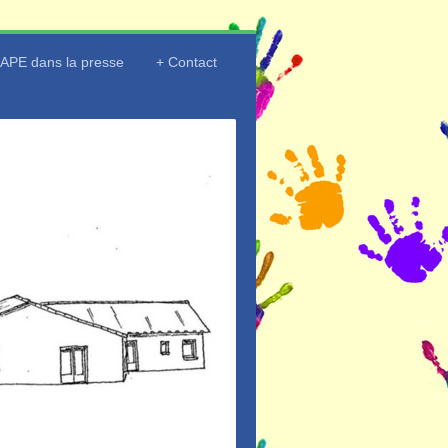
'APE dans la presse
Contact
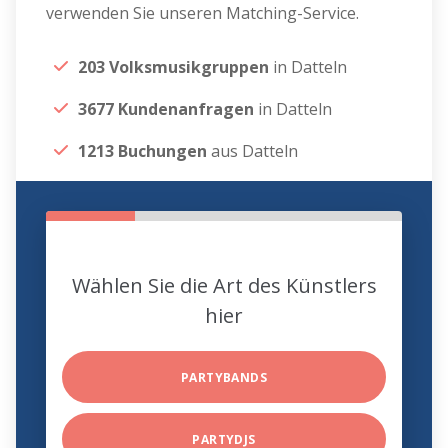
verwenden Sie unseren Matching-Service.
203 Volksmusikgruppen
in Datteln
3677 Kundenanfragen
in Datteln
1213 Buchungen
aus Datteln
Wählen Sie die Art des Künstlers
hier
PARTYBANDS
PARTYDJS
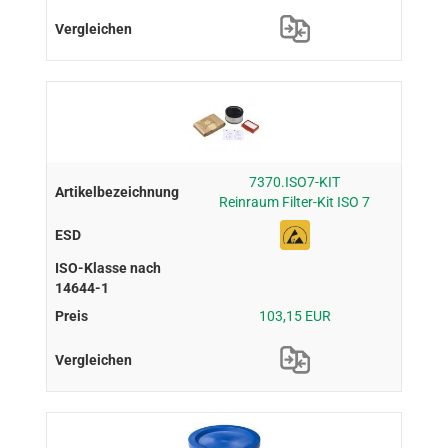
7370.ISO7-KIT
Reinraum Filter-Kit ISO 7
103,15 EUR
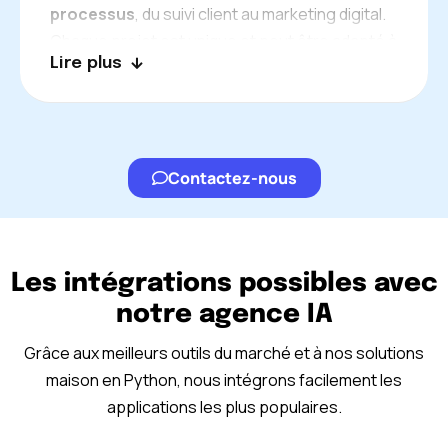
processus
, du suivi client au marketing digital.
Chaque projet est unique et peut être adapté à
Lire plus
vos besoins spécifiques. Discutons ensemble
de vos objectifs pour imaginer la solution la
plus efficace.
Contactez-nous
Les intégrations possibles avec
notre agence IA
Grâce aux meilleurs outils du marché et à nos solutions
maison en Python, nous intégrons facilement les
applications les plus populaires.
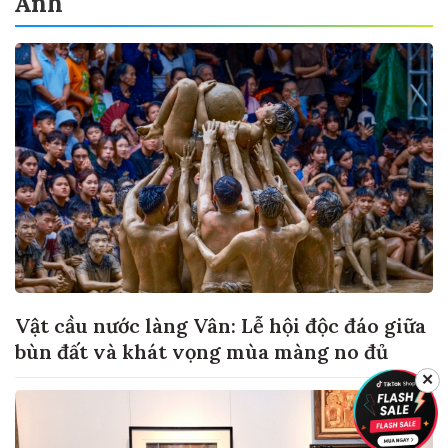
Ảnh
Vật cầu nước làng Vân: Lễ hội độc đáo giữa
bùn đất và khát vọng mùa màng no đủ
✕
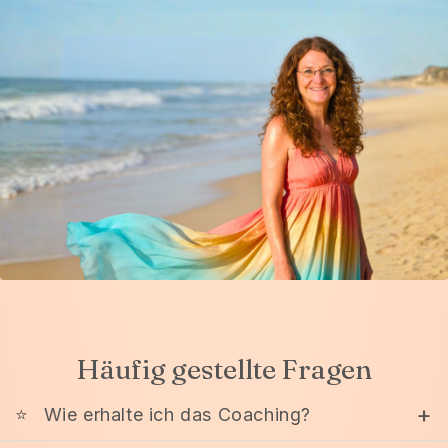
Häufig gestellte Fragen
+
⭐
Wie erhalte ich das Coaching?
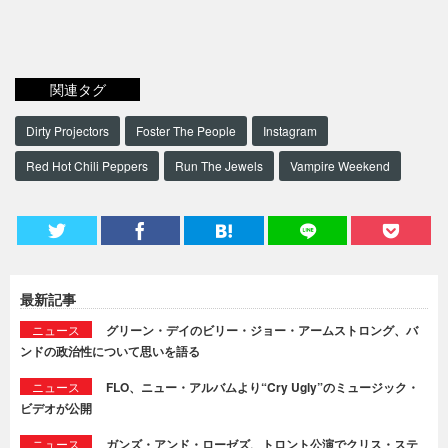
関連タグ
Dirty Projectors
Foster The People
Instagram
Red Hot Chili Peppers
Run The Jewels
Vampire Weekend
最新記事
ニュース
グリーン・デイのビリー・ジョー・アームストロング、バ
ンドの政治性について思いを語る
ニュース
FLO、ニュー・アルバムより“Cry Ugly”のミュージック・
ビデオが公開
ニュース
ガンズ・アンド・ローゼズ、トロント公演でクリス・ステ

______________________________

EXERCISE: Leaving every picture aside, reproduce exactly the lines above from the one with "Contactez-nous" up to and including the one with "Red Hot Chili Peppers", and no others.

WRITTEN RESPONSE:
Contactez-nous
Les intégrations possibles avec
notre agence IA
Grâce aux meilleurs outils du marché et à nos solutions
maison en Python, nous intégrons facilement les
applications les plus populaires.
Ảnh
Vật cầu nước làng Vân: Lễ hội độc đáo giữa
bùn đất và khát vọng mùa màng no đủ
✕
Häufig gestellte Fragen
+
⭐
Wie erhalte ich das Coaching?
関連タグ
Dirty Projectors
Foster The People
Instagram
Red Hot Chili Peppers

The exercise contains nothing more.